▶ **Instructions for the task**
Each record is to be transcribed exactly.

[Stored items from a collection]
══════════════════════════════

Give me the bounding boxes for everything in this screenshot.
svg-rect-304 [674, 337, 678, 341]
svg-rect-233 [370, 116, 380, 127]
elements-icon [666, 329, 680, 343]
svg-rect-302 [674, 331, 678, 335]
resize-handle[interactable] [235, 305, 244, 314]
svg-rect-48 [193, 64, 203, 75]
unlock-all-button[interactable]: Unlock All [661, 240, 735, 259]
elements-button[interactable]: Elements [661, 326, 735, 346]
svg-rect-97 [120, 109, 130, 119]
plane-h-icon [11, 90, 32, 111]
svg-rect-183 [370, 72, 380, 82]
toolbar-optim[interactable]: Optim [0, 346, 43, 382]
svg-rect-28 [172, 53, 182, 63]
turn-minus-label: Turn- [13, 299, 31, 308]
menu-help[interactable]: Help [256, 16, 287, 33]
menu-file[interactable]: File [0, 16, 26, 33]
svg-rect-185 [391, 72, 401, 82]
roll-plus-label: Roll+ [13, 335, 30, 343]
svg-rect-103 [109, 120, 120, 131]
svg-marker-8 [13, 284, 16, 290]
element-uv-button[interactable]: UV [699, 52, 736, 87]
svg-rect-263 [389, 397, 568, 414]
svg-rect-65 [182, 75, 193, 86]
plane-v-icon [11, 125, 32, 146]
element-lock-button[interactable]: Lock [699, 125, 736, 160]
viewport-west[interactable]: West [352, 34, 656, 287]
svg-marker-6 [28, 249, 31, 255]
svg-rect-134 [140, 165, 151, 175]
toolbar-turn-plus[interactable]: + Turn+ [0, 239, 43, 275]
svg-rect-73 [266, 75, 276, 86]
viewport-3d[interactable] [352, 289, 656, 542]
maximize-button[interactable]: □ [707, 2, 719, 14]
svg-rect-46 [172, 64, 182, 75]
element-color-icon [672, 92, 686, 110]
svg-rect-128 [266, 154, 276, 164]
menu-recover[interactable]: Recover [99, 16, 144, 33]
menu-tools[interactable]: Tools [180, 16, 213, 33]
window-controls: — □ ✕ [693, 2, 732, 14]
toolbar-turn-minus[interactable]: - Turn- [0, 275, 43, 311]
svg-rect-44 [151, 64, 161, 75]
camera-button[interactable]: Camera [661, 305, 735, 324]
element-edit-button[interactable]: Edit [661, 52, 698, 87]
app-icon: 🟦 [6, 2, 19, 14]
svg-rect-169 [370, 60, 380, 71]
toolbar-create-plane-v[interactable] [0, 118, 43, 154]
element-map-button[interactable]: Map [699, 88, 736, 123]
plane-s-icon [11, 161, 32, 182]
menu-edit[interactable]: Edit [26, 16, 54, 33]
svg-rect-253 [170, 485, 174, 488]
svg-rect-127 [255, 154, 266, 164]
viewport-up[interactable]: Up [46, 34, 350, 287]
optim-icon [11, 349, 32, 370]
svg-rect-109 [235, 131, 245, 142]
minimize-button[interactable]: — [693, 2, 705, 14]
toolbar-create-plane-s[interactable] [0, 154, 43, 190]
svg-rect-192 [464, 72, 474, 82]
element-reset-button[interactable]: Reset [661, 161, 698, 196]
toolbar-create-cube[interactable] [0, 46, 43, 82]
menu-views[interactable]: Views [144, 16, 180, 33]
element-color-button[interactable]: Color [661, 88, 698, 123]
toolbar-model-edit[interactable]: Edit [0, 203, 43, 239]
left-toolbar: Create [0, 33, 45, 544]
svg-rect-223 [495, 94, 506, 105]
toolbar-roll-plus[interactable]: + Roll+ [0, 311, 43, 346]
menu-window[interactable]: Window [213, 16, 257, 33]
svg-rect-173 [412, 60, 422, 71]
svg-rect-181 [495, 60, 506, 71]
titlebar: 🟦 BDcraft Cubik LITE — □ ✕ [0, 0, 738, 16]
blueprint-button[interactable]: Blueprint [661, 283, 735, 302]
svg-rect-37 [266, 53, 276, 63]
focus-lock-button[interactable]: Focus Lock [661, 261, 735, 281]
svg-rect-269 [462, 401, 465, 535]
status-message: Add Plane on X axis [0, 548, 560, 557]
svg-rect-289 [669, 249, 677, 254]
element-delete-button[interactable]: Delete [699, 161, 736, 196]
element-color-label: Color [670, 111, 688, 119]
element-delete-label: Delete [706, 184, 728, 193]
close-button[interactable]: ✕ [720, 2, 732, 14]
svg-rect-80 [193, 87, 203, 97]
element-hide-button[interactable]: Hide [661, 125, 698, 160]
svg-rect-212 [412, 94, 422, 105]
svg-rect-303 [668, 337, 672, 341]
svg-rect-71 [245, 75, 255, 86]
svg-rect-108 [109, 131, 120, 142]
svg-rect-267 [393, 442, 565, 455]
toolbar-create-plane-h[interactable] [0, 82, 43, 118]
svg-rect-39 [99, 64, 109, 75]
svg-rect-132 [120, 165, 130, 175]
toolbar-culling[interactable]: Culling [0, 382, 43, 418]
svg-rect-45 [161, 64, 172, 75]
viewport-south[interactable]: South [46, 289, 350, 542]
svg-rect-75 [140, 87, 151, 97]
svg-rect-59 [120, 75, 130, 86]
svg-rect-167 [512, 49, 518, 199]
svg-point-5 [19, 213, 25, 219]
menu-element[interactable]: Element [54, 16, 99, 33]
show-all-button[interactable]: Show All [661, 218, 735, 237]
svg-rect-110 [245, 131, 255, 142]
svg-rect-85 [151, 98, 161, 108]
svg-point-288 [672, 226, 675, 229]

══════════════════════════════

▶ **Solution to this exercise**
Give me the bounding boxes for everything in this screenshot.
svg-rect-304 [674, 337, 678, 341]
svg-rect-233 [370, 116, 380, 127]
elements-icon [666, 329, 680, 343]
svg-rect-302 [674, 331, 678, 335]
resize-handle[interactable] [235, 305, 244, 314]
svg-rect-48 [193, 64, 203, 75]
unlock-all-button[interactable]: Unlock All [661, 240, 735, 259]
elements-button[interactable]: Elements [661, 326, 735, 346]
svg-rect-97 [120, 109, 130, 119]
plane-h-icon [11, 90, 32, 111]
svg-rect-183 [370, 72, 380, 82]
toolbar-optim[interactable]: Optim [0, 346, 43, 382]
svg-rect-28 [172, 53, 182, 63]
turn-minus-label: Turn- [13, 299, 31, 308]
menu-help[interactable]: Help [256, 16, 287, 33]
menu-file[interactable]: File [0, 16, 26, 33]
svg-rect-185 [391, 72, 401, 82]
roll-plus-label: Roll+ [13, 335, 30, 343]
svg-rect-103 [109, 120, 120, 131]
svg-marker-8 [13, 284, 16, 290]
element-uv-button[interactable]: UV [699, 52, 736, 87]
svg-rect-263 [389, 397, 568, 414]
svg-rect-65 [182, 75, 193, 86]
plane-v-icon [11, 125, 32, 146]
element-lock-button[interactable]: Lock [699, 125, 736, 160]
viewport-west[interactable]: West [352, 34, 656, 287]
svg-marker-6 [28, 249, 31, 255]
svg-rect-134 [140, 165, 151, 175]
toolbar-turn-plus[interactable]: + Turn+ [0, 239, 43, 275]
svg-rect-73 [266, 75, 276, 86]
viewport-3d[interactable] [352, 289, 656, 542]
maximize-button[interactable]: □ [707, 2, 719, 14]
svg-rect-46 [172, 64, 182, 75]
element-color-icon [672, 92, 686, 110]
svg-rect-128 [266, 154, 276, 164]
menu-recover[interactable]: Recover [99, 16, 144, 33]
menu-tools[interactable]: Tools [180, 16, 213, 33]
window-controls: — □ ✕ [693, 2, 732, 14]
toolbar-turn-minus[interactable]: - Turn- [0, 275, 43, 311]
svg-rect-44 [151, 64, 161, 75]
camera-button[interactable]: Camera [661, 305, 735, 324]
element-edit-button[interactable]: Edit [661, 52, 698, 87]
app-icon: 🟦 [6, 2, 19, 14]
svg-rect-169 [370, 60, 380, 71]
toolbar-create-plane-v[interactable] [0, 118, 43, 154]
element-map-button[interactable]: Map [699, 88, 736, 123]
plane-s-icon [11, 161, 32, 182]
menu-edit[interactable]: Edit [26, 16, 54, 33]
svg-rect-253 [170, 485, 174, 488]
svg-rect-127 [255, 154, 266, 164]
viewport-up[interactable]: Up [46, 34, 350, 287]
optim-icon [11, 349, 32, 370]
svg-rect-109 [235, 131, 245, 142]
minimize-button[interactable]: — [693, 2, 705, 14]
toolbar-create-plane-s[interactable] [0, 154, 43, 190]
svg-rect-192 [464, 72, 474, 82]
element-reset-button[interactable]: Reset [661, 161, 698, 196]
toolbar-create-cube[interactable] [0, 46, 43, 82]
menu-views[interactable]: Views [144, 16, 180, 33]
element-color-button[interactable]: Color [661, 88, 698, 123]
toolbar-model-edit[interactable]: Edit [0, 203, 43, 239]
left-toolbar: Create [0, 33, 45, 544]
svg-rect-223 [495, 94, 506, 105]
toolbar-roll-plus[interactable]: + Roll+ [0, 311, 43, 346]
menu-window[interactable]: Window [213, 16, 257, 33]
svg-rect-173 [412, 60, 422, 71]
svg-rect-181 [495, 60, 506, 71]
titlebar: 🟦 BDcraft Cubik LITE — □ ✕ [0, 0, 738, 16]
blueprint-button[interactable]: Blueprint [661, 283, 735, 302]
svg-rect-37 [266, 53, 276, 63]
focus-lock-button[interactable]: Focus Lock [661, 261, 735, 281]
svg-rect-269 [462, 401, 465, 535]
status-message: Add Plane on X axis [0, 548, 560, 557]
svg-rect-289 [669, 249, 677, 254]
element-delete-button[interactable]: Delete [699, 161, 736, 196]
element-color-label: Color [670, 111, 688, 119]
element-delete-label: Delete [706, 184, 728, 193]
close-button[interactable]: ✕ [720, 2, 732, 14]
svg-rect-80 [193, 87, 203, 97]
element-hide-button[interactable]: Hide [661, 125, 698, 160]
svg-rect-212 [412, 94, 422, 105]
svg-rect-303 [668, 337, 672, 341]
svg-rect-71 [245, 75, 255, 86]
svg-rect-108 [109, 131, 120, 142]
svg-rect-267 [393, 442, 565, 455]
toolbar-create-plane-h[interactable] [0, 82, 43, 118]
svg-rect-39 [99, 64, 109, 75]
svg-rect-132 [120, 165, 130, 175]
toolbar-culling[interactable]: Culling [0, 382, 43, 418]
svg-rect-45 [161, 64, 172, 75]
viewport-south[interactable]: South [46, 289, 350, 542]
svg-rect-75 [140, 87, 151, 97]
svg-rect-59 [120, 75, 130, 86]
svg-rect-167 [512, 49, 518, 199]
svg-point-5 [19, 213, 25, 219]
menu-element[interactable]: Element [54, 16, 99, 33]
show-all-button[interactable]: Show All [661, 218, 735, 237]
svg-rect-110 [245, 131, 255, 142]
svg-rect-85 [151, 98, 161, 108]
svg-point-288 [672, 226, 675, 229]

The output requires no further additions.